UNITED STATES DISTRICT COURT FOR THE SOUTHERN DISTRICT OF NEW YORK


December 19, 1975

American Basketball Association Players Association, by James Eakins its President on its behalf, James Eakins, Julius Erving, and George Carter, individually and as representatives of all past, present and future active players in the American Basketball Association
v.
National Basketball Association, Madison Square Garden Center, Inc., Madison Square Garden Corp., Milwaukee Professional Sports & Services, Inc., The Capital Bullets Basketball Club, Inc. (formerly The Baltimore Bullets Basketball Club, Inc.), Riko Enterprises, Inc., Kings Professional Basketball Inc. (formerly Cincinnati Basketball Club Co.), Boston Celtic Basketball Club, Inc. (formerly Trans National Communications, Inc.), Zollner Corp., Atlanta Hawks Basketball, Inc., California Sports, Inc., The Chicago Professional Basketball Corp., Phoenix Professional Basketball Club, Golden State Warriors (formerly San Francisco Warriors), Seattle Supersonics Corp., First North West Industries of America, Inc., Texas Sports Investments, Inc. (formerly San Diego Basketball Club), Buffalo Braves, Inc., Cleveland Professional Basketball Co., Pro Basketball, Inc., New Orleans Professional Basketball Club, Denver Nuggets Basketball, Ltd., and Long Island Sports Enterprises, Inc.

Carter, D.J.

The opinion of the court was delivered by: CARTER

CARTER, D.J.

In September, 1974, plaintiff, the American Basketball Association Players Association (ABA Players Ass'n), filed a motion to intervene in Robertson v. National Basketball Association (70 Civ. 1526), pending before this court. For procedural and technical reasons, permission was granted to ABA Players Ass'n to withdraw their motion and to refile the same by September 20, 1974. Plaintiff decided not to renew the motion. On November 24, 1975, plaintiff by Order to Show Cause again sought to intervene in the Robertson case. The motion was denied on December 5, 1975, specifically because of its untimeliness and the possibility of prejudice to the existing parties in Robertson.

 Thereafter on December 8, 1975, plaintiff ABA Players Ass'n, along with three individual players, for themselves and others similarly situated, instituted this proceeding as an independent and separate action. The complaint substantially tracks the allegations set forth in the proposed intervenor complaint in Robertson. The National Basketball Association (NBA) is charged with effectuating an unlawful conspiracy and combination to violate Sections 1 and 2 of the Sherman Act, 15 U.S.C. ยงยง 1 and 2. The major thrust of the complaint is that the NBA is seeking a monopoly of professional basketball by eliminating the American Basketball Association (ABA) as a viable and effective rival in the field.
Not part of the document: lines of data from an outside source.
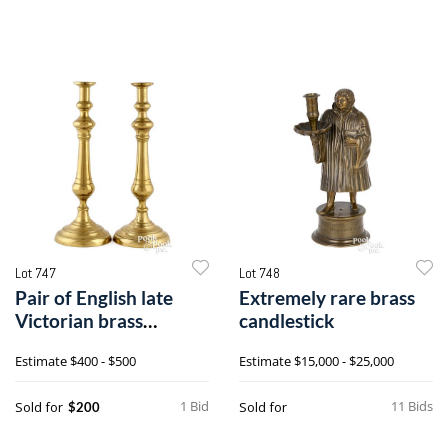
Lot 747
Lot 748
Pair of English late
Extremely rare brass
Victorian brass
candlestick
candlesticks
Estimate
$400 - $500
Estimate
$15,000 - $25,000
1 Bid
11 Bids
Sold for
Sold for
$200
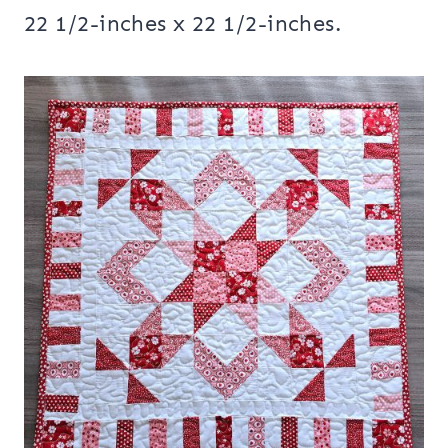
22 1/2-inches x 22 1/2-inches.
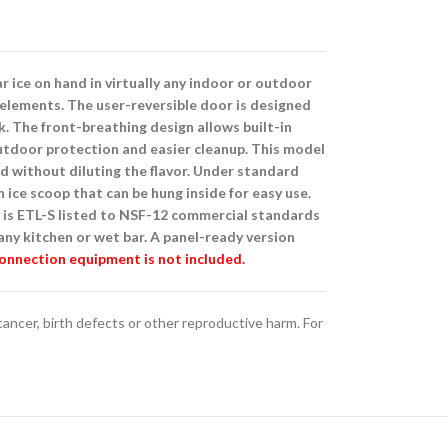
 ice on hand in virtually any indoor or outdoor
 elements. The user-reversible door is designed
. The front-breathing design allows built-in
 outdoor protection and easier cleanup. This model
d without diluting the flavor. Under standard
n ice scoop that can be hung inside for easy use.
 is ETL-S listed to NSF-12 commercial standards
any kitchen or wet bar. A panel-ready version
connection equipment is not included.
ncer, birth defects or other reproductive harm. For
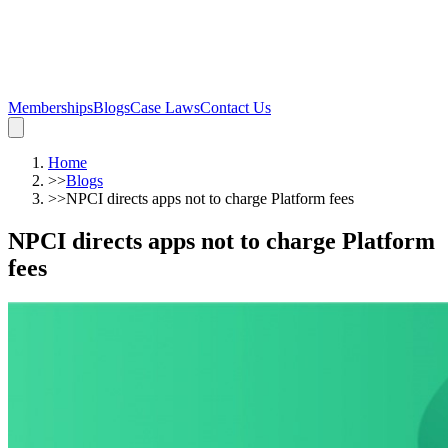
Memberships
Blogs
Case Laws
Contact Us
Home
>>
Blogs
>>
NPCI directs apps not to charge Platform fees
NPCI directs apps not to charge Platform
fees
 Plaintiffs now move for a preliminary injunction to bar the NBA from holding a special draft of Moses Malone, Shep Wise, Mel Bennett, Mark Olberding and Charles Jordan who are currently players in the ABA.

 A hearing was held on December 8, 1975, to determine whether this action is related to the Robertson case and ought properly to be assigned to me pursuant to Rule 13 of the Calendar Rules of this court. The parties and the court agreed that this action is related to Robertson and should be assigned to me.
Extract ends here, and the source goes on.